▶ _What you need to do_:
Report, as a single number, how many lines of the records contain the word "administrations".

▶ _Information shown_:
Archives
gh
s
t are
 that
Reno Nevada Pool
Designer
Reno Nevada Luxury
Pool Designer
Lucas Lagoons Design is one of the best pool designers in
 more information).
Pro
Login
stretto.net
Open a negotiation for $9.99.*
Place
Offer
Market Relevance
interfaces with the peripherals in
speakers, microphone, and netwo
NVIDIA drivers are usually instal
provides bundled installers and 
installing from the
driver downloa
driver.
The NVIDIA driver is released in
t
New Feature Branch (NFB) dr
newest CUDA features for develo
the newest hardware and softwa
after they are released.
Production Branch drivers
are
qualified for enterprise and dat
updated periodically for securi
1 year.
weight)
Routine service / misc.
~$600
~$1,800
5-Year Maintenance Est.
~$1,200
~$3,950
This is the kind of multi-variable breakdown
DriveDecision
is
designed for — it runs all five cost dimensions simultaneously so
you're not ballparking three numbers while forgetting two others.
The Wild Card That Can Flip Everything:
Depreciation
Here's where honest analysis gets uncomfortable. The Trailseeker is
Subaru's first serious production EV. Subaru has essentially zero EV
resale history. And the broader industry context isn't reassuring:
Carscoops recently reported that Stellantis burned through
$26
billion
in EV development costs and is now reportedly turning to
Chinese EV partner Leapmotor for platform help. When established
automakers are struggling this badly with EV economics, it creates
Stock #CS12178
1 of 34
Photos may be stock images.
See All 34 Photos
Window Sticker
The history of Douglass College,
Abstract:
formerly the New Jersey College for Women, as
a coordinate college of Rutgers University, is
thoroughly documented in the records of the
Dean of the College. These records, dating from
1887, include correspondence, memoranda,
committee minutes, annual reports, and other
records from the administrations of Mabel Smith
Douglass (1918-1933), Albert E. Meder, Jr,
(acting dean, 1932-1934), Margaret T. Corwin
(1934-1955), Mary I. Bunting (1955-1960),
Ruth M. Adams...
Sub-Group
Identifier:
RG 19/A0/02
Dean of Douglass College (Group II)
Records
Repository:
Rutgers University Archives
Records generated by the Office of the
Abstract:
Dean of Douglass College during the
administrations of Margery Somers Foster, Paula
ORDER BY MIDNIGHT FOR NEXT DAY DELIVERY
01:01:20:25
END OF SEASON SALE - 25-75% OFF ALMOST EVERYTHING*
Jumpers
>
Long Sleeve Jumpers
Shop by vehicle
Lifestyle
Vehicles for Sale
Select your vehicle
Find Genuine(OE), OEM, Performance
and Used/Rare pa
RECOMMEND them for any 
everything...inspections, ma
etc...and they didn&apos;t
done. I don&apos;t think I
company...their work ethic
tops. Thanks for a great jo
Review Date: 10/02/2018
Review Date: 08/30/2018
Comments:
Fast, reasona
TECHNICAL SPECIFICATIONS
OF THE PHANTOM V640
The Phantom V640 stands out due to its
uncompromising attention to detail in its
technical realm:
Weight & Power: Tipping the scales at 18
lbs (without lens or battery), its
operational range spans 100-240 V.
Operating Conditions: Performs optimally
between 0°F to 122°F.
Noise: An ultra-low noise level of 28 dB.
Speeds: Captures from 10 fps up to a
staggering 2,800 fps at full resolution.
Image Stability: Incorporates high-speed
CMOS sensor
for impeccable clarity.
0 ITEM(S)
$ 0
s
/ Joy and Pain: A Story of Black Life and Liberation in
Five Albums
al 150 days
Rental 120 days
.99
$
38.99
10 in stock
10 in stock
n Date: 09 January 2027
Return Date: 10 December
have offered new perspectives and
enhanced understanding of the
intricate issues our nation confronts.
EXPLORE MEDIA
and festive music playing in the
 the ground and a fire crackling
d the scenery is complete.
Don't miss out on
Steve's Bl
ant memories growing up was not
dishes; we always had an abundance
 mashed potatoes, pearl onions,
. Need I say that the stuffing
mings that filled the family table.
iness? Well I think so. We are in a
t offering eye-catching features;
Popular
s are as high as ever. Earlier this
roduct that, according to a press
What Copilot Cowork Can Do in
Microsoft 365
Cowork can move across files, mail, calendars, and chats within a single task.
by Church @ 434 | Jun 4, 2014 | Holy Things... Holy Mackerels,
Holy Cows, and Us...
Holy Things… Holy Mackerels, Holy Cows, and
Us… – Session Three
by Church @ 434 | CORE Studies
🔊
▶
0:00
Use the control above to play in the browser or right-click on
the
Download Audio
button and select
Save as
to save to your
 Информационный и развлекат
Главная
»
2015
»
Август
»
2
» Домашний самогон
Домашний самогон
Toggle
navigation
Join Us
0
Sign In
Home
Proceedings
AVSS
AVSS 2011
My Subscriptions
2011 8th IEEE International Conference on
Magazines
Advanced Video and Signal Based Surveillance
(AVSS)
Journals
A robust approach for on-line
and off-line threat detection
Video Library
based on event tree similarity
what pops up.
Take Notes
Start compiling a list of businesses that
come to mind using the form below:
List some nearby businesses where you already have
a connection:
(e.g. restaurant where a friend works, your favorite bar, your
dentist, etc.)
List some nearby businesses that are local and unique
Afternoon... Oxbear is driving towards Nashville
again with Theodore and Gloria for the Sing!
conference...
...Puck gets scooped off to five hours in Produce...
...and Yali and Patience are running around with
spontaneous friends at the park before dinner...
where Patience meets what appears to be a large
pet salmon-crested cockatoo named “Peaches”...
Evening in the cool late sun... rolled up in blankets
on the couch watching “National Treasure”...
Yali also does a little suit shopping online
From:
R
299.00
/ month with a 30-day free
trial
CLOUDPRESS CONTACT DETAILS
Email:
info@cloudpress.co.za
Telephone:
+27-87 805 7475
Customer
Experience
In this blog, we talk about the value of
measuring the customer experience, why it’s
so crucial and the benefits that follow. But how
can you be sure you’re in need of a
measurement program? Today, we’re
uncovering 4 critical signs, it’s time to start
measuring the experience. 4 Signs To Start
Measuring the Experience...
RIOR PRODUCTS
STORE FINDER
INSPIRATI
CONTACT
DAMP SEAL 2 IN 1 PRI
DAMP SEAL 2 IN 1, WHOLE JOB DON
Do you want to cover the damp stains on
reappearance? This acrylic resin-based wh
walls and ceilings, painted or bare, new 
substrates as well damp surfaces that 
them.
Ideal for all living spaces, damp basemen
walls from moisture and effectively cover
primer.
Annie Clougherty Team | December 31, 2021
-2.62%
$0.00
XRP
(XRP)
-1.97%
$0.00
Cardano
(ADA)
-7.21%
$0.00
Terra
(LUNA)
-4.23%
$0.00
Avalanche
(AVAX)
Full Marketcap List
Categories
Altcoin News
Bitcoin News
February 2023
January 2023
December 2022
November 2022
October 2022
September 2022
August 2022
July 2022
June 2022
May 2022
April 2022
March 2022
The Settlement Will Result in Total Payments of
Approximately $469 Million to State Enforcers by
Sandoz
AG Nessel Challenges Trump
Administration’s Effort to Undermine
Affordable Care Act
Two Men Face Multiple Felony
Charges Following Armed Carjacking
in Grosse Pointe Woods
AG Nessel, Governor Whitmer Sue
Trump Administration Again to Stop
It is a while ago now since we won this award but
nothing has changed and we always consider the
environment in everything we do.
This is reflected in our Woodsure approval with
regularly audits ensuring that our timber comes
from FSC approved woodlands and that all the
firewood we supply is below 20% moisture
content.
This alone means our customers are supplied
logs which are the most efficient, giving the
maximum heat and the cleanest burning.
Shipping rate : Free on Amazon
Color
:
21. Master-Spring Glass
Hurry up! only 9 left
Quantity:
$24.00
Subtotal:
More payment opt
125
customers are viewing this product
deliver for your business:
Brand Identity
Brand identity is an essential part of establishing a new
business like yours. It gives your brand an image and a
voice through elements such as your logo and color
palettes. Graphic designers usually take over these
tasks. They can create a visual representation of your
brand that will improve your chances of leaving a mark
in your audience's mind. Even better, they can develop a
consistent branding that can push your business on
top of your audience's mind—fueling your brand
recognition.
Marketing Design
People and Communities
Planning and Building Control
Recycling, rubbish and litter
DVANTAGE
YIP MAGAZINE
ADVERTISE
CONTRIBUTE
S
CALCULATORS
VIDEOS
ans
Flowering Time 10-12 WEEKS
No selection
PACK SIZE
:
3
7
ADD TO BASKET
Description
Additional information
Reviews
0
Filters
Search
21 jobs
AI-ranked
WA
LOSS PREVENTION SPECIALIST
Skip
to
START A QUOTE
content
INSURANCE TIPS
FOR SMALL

▶ _Response_:
2